At PricingBrew, we’re big proponents of value-based methods for pricing, marketing, sales, you name it. And our advocacy isn’t the result of faith in a popular trend, or subscription to a particular business dogma. No, it’s borne out of pure pragmatism…and a desire to work no harder than absolutely necessary.
We just figure that if it involves prospects and customers, it’s extremely difficult to go wrong using their perceptions of value as your starting point. And experience indicates that it’s true…it is indeed very difficult to go wrong using value-based methods.
Difficult…but unfortunately, not impossible…
The concept of economic value is one aspect of value-based pricing that B2B companies continue to struggle with.

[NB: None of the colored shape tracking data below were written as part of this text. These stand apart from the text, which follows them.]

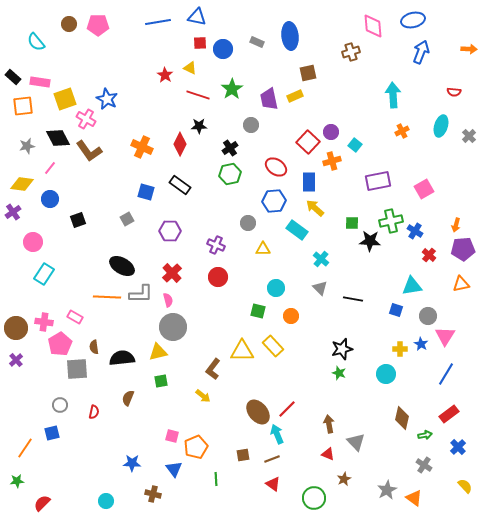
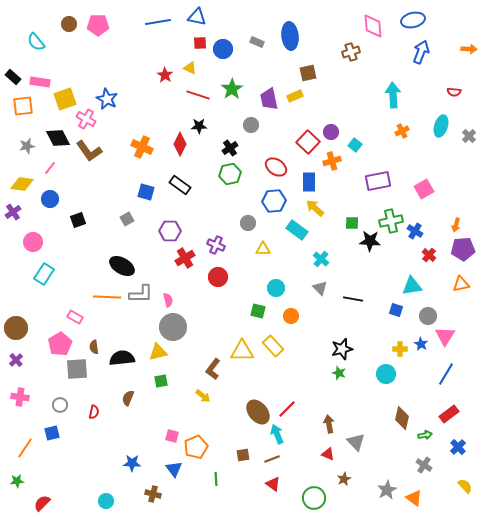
red cross at (172, 273): moved 13 px right, 15 px up; rotated 12 degrees clockwise
pink cross at (44, 322): moved 24 px left, 75 px down
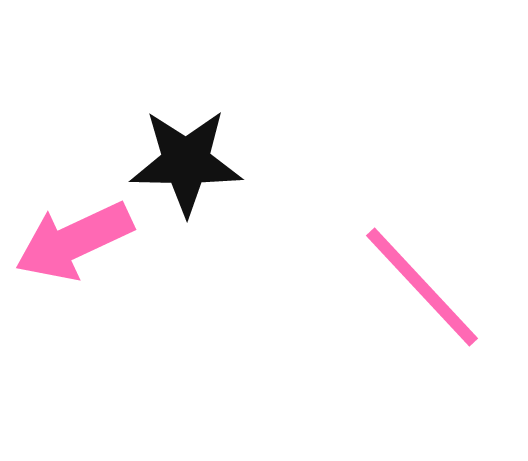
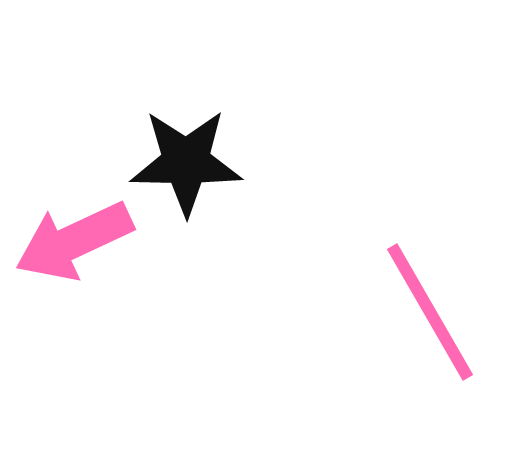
pink line: moved 8 px right, 25 px down; rotated 13 degrees clockwise
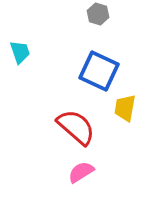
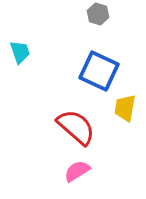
pink semicircle: moved 4 px left, 1 px up
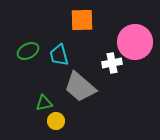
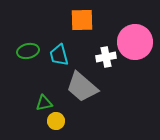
green ellipse: rotated 15 degrees clockwise
white cross: moved 6 px left, 6 px up
gray trapezoid: moved 2 px right
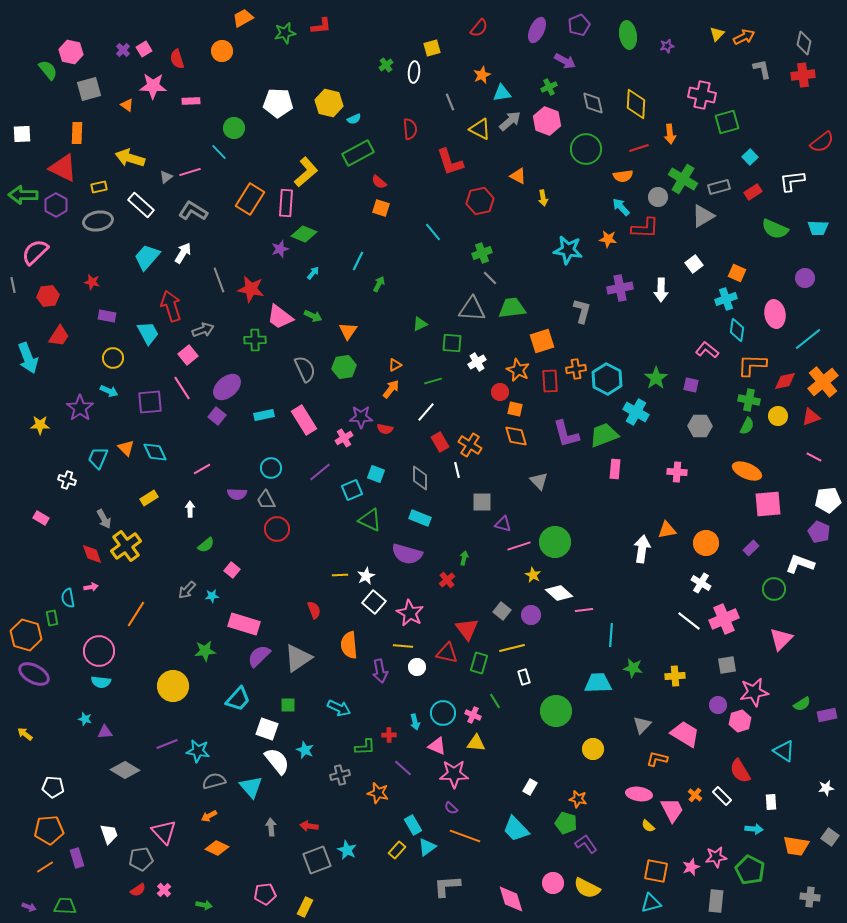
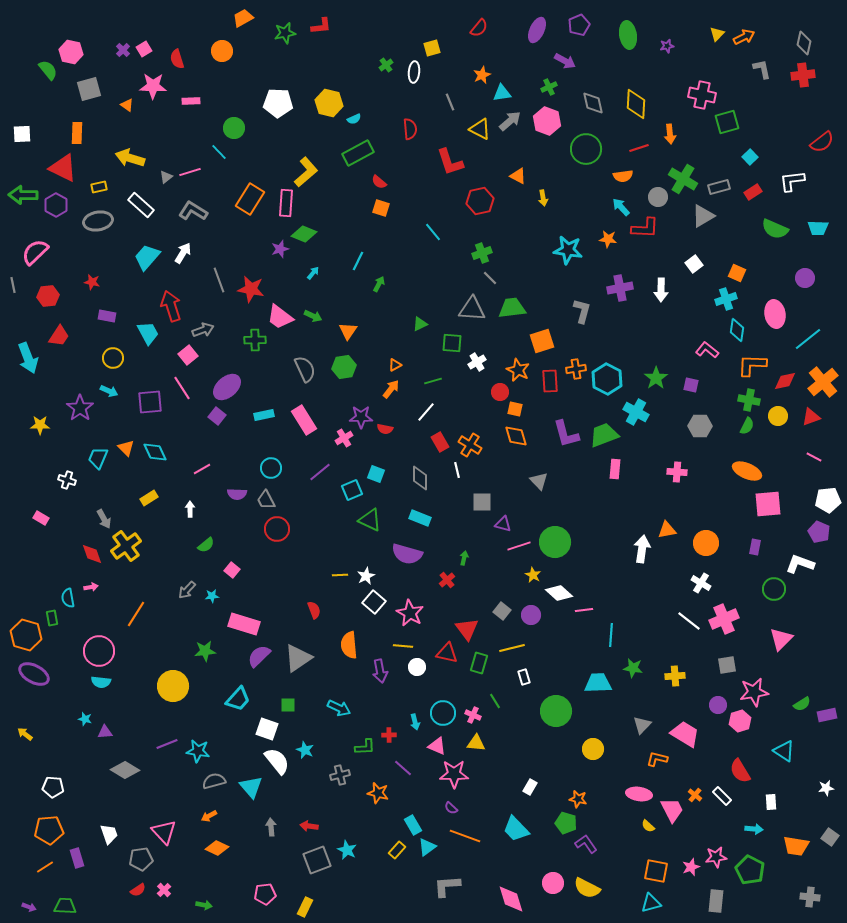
purple rectangle at (751, 548): moved 4 px right, 1 px up; rotated 35 degrees counterclockwise
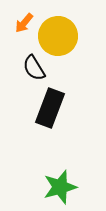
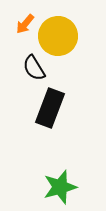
orange arrow: moved 1 px right, 1 px down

Now, the mechanics around estimating economic value aren’t really the issue. After all, the arithmetic involved is very straightforward. And companies aren’t even stumbling on the part about it needing to be relative to the alternatives. Here again, calculating a differential is a pretty simple thing.
So, where’s the problem with economic value?
From our perspective, companies run into trouble when they believe that economic value is all business prospects and customers care about. Companies struggle when they think that all that matters are the numbers, and anything that can’t be quantified down to the penny is tossed aside as unimportant or irrelevant.
The problem with economic value is that it’s not the only value.
The fact is, business buyers don’t make their purchasing decisions based solely on the economics involved. And anyone who’s made major purchasing decisions on behalf of their employer knows that there are all sorts of unquantifiable “intangibles” that can play a huge role in the decision—from the supplier’s reputation in the industry to whether or not the salesperson is really someone you want to spend a lot of time with.
Economic value is not enough. The numbers are not enough. Perceived value is a much bigger and broader concept than that.